A study published last year in the American Journal of Preventive Medicine showed that for every $10 in health care expenditures in the United States, just under 90 cents is due to smoking, resulting in a staggering national cost of $170 billion a year. To put that in context, consider that Honolulu could build its costly rail project 28 times for the amount that the country spends on tobacco-related health care in one year.

We know many smokers, and most strongly regret having started smoking in their teens or young adult years. And though the rate of smoking nationally has declined steadily and significantly from a high of 42 percent 50 years ago, the data show unequivocally that those who choose to light up — and who society permits to do so — bring enormous challenges to us all.

Gov.
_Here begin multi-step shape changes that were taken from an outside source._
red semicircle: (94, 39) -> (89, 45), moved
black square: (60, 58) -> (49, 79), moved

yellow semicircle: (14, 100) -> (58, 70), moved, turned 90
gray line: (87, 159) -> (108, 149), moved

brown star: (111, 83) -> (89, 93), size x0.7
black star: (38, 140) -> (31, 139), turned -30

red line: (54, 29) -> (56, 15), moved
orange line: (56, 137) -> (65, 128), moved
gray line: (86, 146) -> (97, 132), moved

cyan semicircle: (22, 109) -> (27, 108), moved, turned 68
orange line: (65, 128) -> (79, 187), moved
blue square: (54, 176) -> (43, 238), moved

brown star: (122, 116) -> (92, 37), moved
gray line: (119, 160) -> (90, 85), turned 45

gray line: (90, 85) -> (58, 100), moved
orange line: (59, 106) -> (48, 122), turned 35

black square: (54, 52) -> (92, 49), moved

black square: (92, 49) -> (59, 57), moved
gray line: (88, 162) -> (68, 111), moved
David Ige now faces a difficult choice in balancing the protection of personal liberty against the major health and economic benefits of taking away that liberty from some in our state.

As difficult as that choice may be, we encourage the governor to sign the bill.

Tobacco stands alone as a commodity with uniquely negative and far-reaching consequences for all of society. Forestalling young adults’ ability to light up, chew or vape won’t prevent them from doing so once they reach 21. With a continued collective effort to push tobacco use further to the margins of acceptable society, we hope that ever fewer of them will make that choice.

The lives saved and costs avoided will be well worth this admitted intrusion into individual freedoms.